Comparing the cost-effectiveness of FOLFIRINOX, nab-paclitaxel plus gemcitabine, gemcitabine and S-1 for the treatment of metastatic pancreatic cancer
- Authors:
- Published online on: May 30, 2017 https://doi.org/10.3892/mco.2017.1278
- Pages: 125-130
Abstract
Introduction
The recommended chemotherapy regimens for pancreatic cancer include the combination of 5-fluorouracil (5-FU)/leucovorin (FU/LV), oxaliplatin and irinotecan (FOLFIRINOX), nab-paclitaxel (nab-PTX) plus gemcitabine (GEM), GEM alone and tegafur/gimeracil/oteracil potassium (S-1) alone. The FOLFIRINOX and nab-PTX+GEM regimens have shown a particularly high effectiveness in the treatment of pancreatic cancer with distant metastases (1–4). According to the guidelines of the Japan Society of Clinical Oncology, the FOLFIRINOX and nab-PTX+GEM regimens are considered to be the first choice of treatment for metastatic pancreatic cancer (5). However, when these first-choice regimens are not viable, an appropriate treatment is selected among the GEM, erlotinib plus GEM, or S-1 regimens.
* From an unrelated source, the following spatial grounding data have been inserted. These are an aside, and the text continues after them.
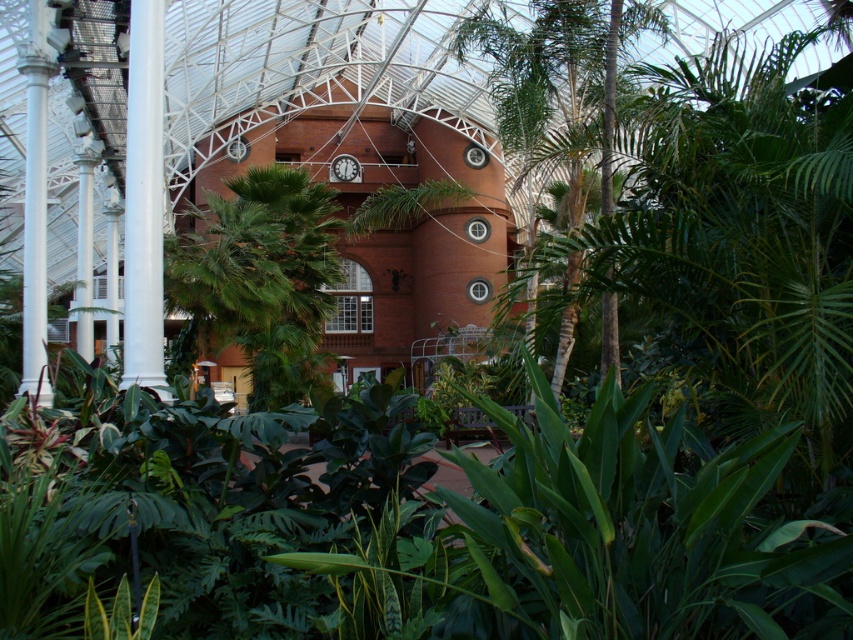 Question: Which point is farther to the camera?

Choices:
 (A) green leafy palm at center
 (B) green leafy tree at center

Answer: (A)

Question: Does green leafy palm at center appear over green leafy tree at center?

Choices:
 (A) no
 (B) yes

Answer: (B)

Question: Does green leafy palm at center have a lesser width compared to green leafy tree at center?

Choices:
 (A) no
 (B) yes

Answer: (A)

Question: Is green leafy palm at center above green leafy tree at center?

Choices:
 (A) no
 (B) yes

Answer: (B)

Question: Among these points, which one is farthest from the camera?

Choices:
 (A) (561, 308)
 (B) (297, 364)

Answer: (B)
Chemotherapy regimens for the treatment of colon cancer, such as FU/LV + oxaliplatin/capecitabine + oxaliplatin (FOLFOX/CapeOX) ± bevacizumab, the combination of FU/LV and irinotecan (FOLFIRI) ± cetuximab, and FOLFOX ± cetuximab, have been reported to prolong survival (4–7). However, the high medical cost of these treatments has often been discussed (8). There are similar concerns regarding the cost of future pancreatic cancer chemotherapies. Although the cost-effectiveness of metastatic pancreatic cancer chemotherapies has been previously investigated (9–13), to the best of our knowledge, no study has specifically compared the cost-effectiveness among FOLFIRINOX, nab-PTX + GEM, GEM and S-1 regimens to date.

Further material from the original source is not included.